When the pandemic arrived in March of last year, many businesses saw challenges and shutdowns. VisionCorps, on the other hand, saw a chance to help the local community in a big way: by making masks.

The nonprofit offers multiple services to the community, from programming to help “empower individuals with vision loss to attain independence” such as book clubs and vision loss support groups, to medical referrals and resources.

The organization also has a team of workers that do product manufacturing, such as creating cushions to go inside military helmets or packaging bulk food items for shipping and distribution.

VisionCorp steps up during Covid-19

Katie Phillips (Source: Provided)

Once the effects of the Covid-19 pandemic began taking a toll on the sanitation and protective gear, the government of Lancaster County contracted VisionCorps to create 50,000 masks to be used by county employees, essential workers and people within the prison system, according to Katie Phillips, the marketing manager of VisionCorps’ business and industry group.

The warehouse was reformatted to maintain health guidelines, with tables spaces 6 feet apart and plastic cubicles set up for each person.

Because the manufacturing team is deemed essential for their work creating military items, VisionCorps was able to keep all staff employed.

In fact, because of the increased production volume, Phillips said that three new people were hired to work on the production lines and several employees were able to get promotions.

The majority of the production employees are blind or visually impaired, said Phillips.

From an agency perspective, VisionCorps also increased services for the over 2,000 clients that it serves.

Carol Gifford (Source: Provided)

As of January, VisionCorps has been offering 20 educational and support groups for those experiencing vision loss, according to Carol Gifford, the community relations specialist for VisionCorps. Before the pandemic, there were only 15 such groups.

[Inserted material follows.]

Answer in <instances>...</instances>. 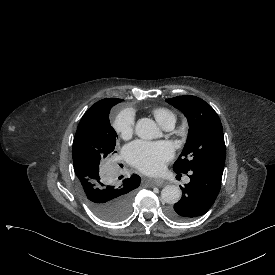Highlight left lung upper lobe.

Groups include basic support, orientation and mobility training, children’s programs and more. In 2021, VisionCorps added a support group for those with guide dogs and a book club in which the coordinator reads a chapter over Zoom for the group to discuss together.

Miranda Golden, a VisionCorps staff member, leads the book club online group. (Source: Provided)

While there are still some services offered in person, the majority of the programs have either been completely virtual or hybrid during the pandemic, said Gifford.

Even after the effects of the pandemic subside, the programs may continue in a hybrid style because of the accessibility and reach that being partially online has created, she said.

Because of the program and staff expansions in 2020, VisionCorps received an award from the National Industries for the Blind, Gifford said.

Expanding VisionCorp’s reach

VisionCorps has its home base on Queen Street in Lancaster city, the nonprofit serves clients of all ages in Lancaster, Lebanon, Chester, York and Adams counties.

Nearly all of VisionCorps’ services are free, said Gifford. For the services that do cost money, such as referrals to vision specialists, VisionCorps offers a voucher program to qualified low income applicants.

“The goal is to help people with vision loss live independently,” said Gifford.

Gifford offers virtual presentations about VisionCorps and its programs for interested church groups, businesses and other groups who are interested in learning more.